Work instruction:
Some lines below hold "Lietuvos". Pick them out and copy them.

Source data
============
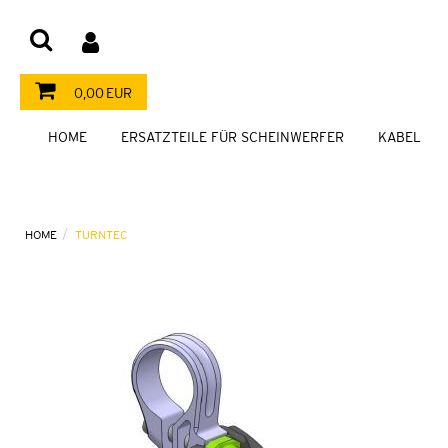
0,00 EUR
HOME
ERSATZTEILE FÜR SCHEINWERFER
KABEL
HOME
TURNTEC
============
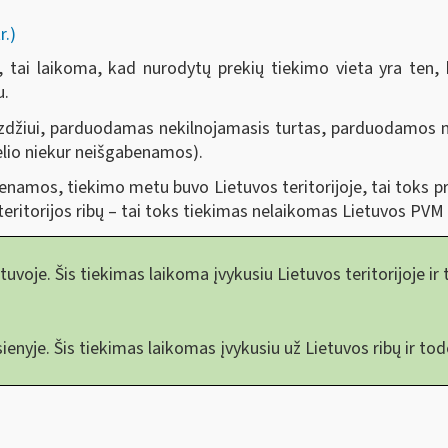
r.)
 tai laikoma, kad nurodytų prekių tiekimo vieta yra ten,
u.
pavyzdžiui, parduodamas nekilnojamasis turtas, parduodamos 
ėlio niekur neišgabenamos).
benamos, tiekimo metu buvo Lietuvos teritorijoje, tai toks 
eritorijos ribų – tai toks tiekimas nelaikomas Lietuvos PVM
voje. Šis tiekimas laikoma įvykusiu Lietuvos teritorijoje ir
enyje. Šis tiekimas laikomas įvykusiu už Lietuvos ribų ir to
============
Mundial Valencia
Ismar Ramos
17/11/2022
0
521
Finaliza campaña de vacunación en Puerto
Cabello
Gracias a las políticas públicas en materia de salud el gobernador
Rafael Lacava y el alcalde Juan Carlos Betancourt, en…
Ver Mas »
============
Written solution:
benamos, tiekimo metu buvo Lietuvos teritorijoje, tai toks 
eritorijos ribų – tai toks tiekimas nelaikomas Lietuvos PVM
voje. Šis tiekimas laikoma įvykusiu Lietuvos teritorijoje ir
enyje. Šis tiekimas laikomas įvykusiu už Lietuvos ribų ir to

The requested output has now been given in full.